Kraftwerk und DAF waren es. DAF nutzten die Bezeichnung sogar in deutscher Sprache. Front 242 haben sie also entweder aus der deutschen Sprache übernommen oder bei ’nem ’78er Radio-Interview mit Kraftwerk abgeguckt.
Ehrlich gesagt kann ich mich kaum noch an die Musik von Lacrimosa erinnern. Doch mir ist im Gedächtnis geblieben, wie stark mich die damalige Beschallung beeindruckt hatte. Nämlich gar nicht. Herr Wolffs Spiel und Gesang pendelte für mich zwischen belanglos und nervtötend.
An die Preisverleihung kann ich mich noch erinnern. Und wenn ich mich täusche, so war diese Aktion nicht unumstritten. Da »Easy« Ettler den Preis einzig für Lacrimosa aus dem Boden gestampft hatte. Oder es war dessen letztes Vermächtnis. Keine Ahnung, jedenfalls war da was.
Wohl wahr. Der Idealtypus des Edel-Goths, dessen Poster auch die Großeltern entzücken konnte. Ich hingegen konnte dessen Auftreten nichts abgewinnen. Strähnchen, Rüschchen und ein Griff ins Schminkköfferchen…das war nicht meine Welt.

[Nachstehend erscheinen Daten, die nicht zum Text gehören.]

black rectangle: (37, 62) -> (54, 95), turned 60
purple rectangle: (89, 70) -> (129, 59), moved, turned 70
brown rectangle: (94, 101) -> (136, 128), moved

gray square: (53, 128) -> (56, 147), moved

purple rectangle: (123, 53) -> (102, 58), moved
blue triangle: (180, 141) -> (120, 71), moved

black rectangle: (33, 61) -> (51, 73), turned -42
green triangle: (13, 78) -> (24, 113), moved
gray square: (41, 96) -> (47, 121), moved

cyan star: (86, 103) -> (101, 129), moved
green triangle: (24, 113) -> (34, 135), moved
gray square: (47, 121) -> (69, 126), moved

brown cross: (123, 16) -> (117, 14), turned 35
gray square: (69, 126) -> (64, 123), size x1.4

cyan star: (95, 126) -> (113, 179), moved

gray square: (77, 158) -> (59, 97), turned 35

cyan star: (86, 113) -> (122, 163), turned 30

Dann lieber den grotesken Wüterich, den Ackermann auf die Bühne brachte.
Aus heutiger Sicht muss ich beim Anblick von Freund Gismo automatisch an Bill Kaulitz denken. Keine Ahnung wen von beiden diese Assoziation nun mehr beleidigt.
Ok, wieder etwas gelernt.
Ich glaube, es ging um einen Contest, bei dem der Gewinner schon feststand. Ettler wollte unbedingt einem deutsch(sprachig)en Musiker den Preis übergeben. Lacrimosa war von vorneherein als Sieger festgelegt. Ziemlich peinliche Aktion. Jedenfalls stieg er zur Ikone Mitt-/End-90er Grufties auf – zu der Zeit spielte Wolff aber eigentlich längst Heavy Metal.
Hier übrigens Dave Vanian…
…und sein unverkennbarer Einfluss.
https://www.cheezburger.com/
;)
Vanian wiederum hatte den Style mit ziemlicher Sicherheit bei Lily Munster abgeguckt.
Hier gibts nen Foto zum 96´er Event ->
Ein Dank an Guldhan für den Exkurs in den Expressionismus. Soweit überliefert, waren die in die „Neue Deutsche Todeskunst“-Schublade gesteckten Künstler mit dem Begriff selbst ziemlich unglücklich, denn sie beschäftigten sich thematisch ja absolut nicht ausschließlich mit dem Tod, sondern waren um vieles facettenreicher, wie eben die Expressionisten auch.
@Death Disco:
Hast du Quellen für deine Angabe bezüglich Kraftwerk? Das habe ich noch nie gehört. DAF haben ihre Musik öfter „Körper Musik“ genannt, dass habe ich auch schon oft gehört und gelesen, aber Kraftwerk?
Ich finde den Begriff der NDT halb so wild. Ist doch nur ne ironische Ableitung. Aber mit Begriffen konnten sich die meisten Künstler nie anfreunden. Von David Tibet über Peter Murphy bis den Fliehenden Stürmen lehnen alle die Begriffe ab, mit denen sie kokettiert werden.
@4:20
Astreine Primärquelle. :)
Genau das ist es. Das war hier in Lübeck, ich bin mir sicher, es war im Rathaus. Ich habe auch noch irgendwo Bilder davon.
Zitat Wikipedia:
„Der Begriff Electronic Body Music wurde bereits 1978 von Ralf Hütter, in einem Interview mit dem amerikanischen Radiosender WSKU (Ohio) verwendet, um den tanzbaren Charakter des Kraftwerk Albums Die Mensch-Maschine zu versinnbildlichen“
Zitat Ende
Dieses Interview mit DAF finde ich dahingehend auch sehr informativ, spricht Gabi Delgado doch von seiner Idee der „Körper-Musik“.